The world's second largest economy is expected to have grown 6.7 percent in the January to March period, down from 6.8 percent in the fourth quarter of last year, according to the poll of 13 economists ahead of the release of official figures on Tuesday.
Analysts link the deceleration to Beijing's efforts to rein in the country's massive debt pile and financial hazards, as well as a slowing property market.
Fears of a trade war with the US have also roiled markets in recent weeks, with Washington and Beijing exchanging warnings of tit-for-tat tariffs on a significant portion of their bilateral trade.
But the tensions -- stoked by US President Donald Trump's threat last week to target an additional $100 billion in Chinese goods -- have yet to cause real harm to the economy, analysts say.

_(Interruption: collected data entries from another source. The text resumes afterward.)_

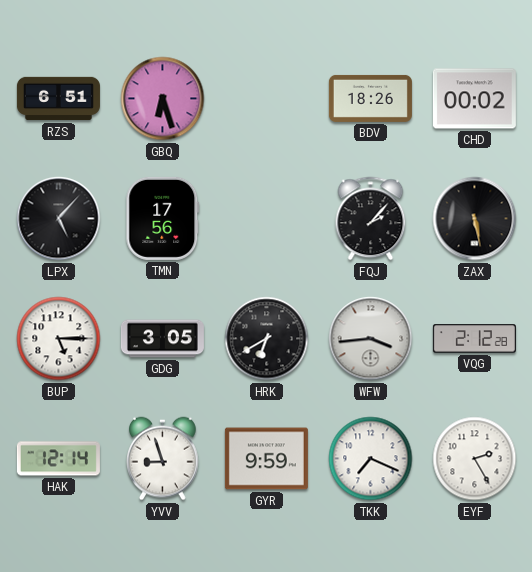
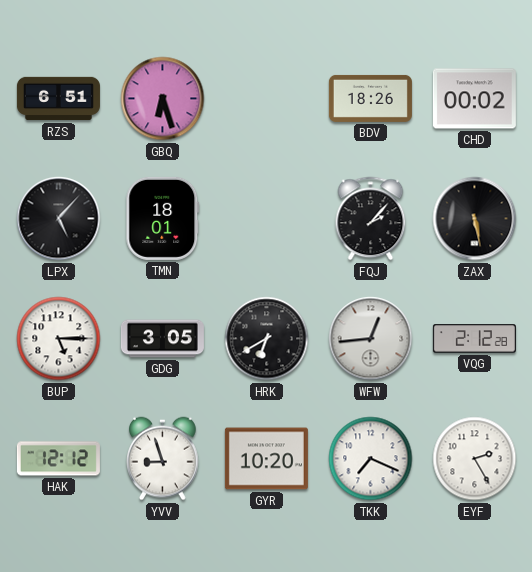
TMN: 17:56 -> 18:01
WFW: 3:44 -> 12:44
HAK: 12:14 -> 12:12
GYR: 9:59 -> 10:20
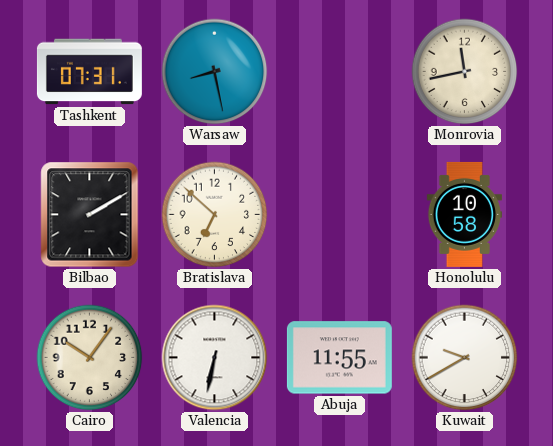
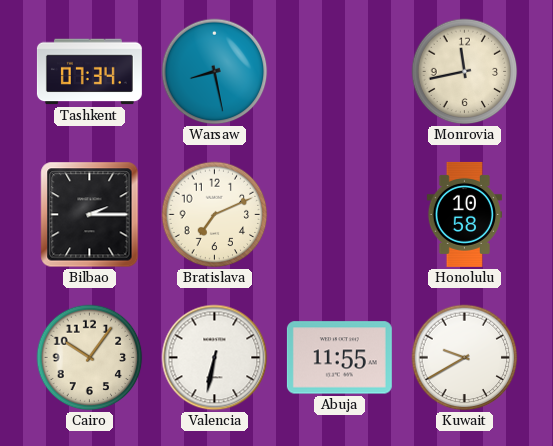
Tashkent: 07:31 -> 07:34
Bilbao: 2:10 -> 2:15
Bratislava: 6:52 -> 7:11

"The trade tension has not impacted on GDP growth yet ... and the trade data is still robust," said Ligang Liu, chief China economist at Citibank.
"If the tensions continue, China's trade competitiveness may be undermined, weighing on GDP growth," Liu added.
Trade data released by Beijing on Friday reinforced that message with China's trade surplus with the US surging by a fifth in the first three months of the year.
There are also signs economic growth could come in above the 6.7 percent forecast by AFP's survey. The figure is above the government's official target of around 6.5 percent for 2018.
"China will release its economic quarterly data which are even better than expected, that shows a good sign for this year," central bank chief Yi Gang said Thursday.
"The global outlook continues to improve," Yi said at a Beijing forum on China's massive Belt and Road trade infrastructure initiative.
President Xi Jinping this week struck a conciliatory note on trade, promising to cut tariffs on cars -- a key point of US anger -- and other imports, as well as further open up the economy, which drew a warm response from Trump.
But China's commerce ministry later reiterated that no negotiations were underway between the two capitals as Washington had not shown enough "sincerity".
Trump, however, said "we're having some great discussions", though he showed no sign of backing down on his threat to impose tariffs on a total $150 billion worth of Chinese goods.
The threatened levies would dent economic growth on both sides of the Pacific, analysts say.
"The implications of such a wide-ranging tariff war would be significant," wrote economists at Fitch Ratings in a report, adding that gross domestic product in both countries could be pulled down by two percentage points over two years.
Only $3 billion in goods have been hit with tariffs in the escalating spat so far, with the US targeting steel and aluminium while China takes aim at pork, wine and other American products.
Along with exports, debt-fuelled investment has driven China's economy over the last decade -- but with fears growing over a possible credit crisis, officials in Beijing are stepping up their battle against debt and financial risk.
However, analysts say the battle will take a toll on growth.
"China is committed to a serious financial deleveraging over the span of 2018-2020, with a focus to crack down on financial excesses in local governments and state-owned enterprises," said Hao Zhou, an economist at Commerzbank.
"The overall economic policy has become less favourable for economic growth."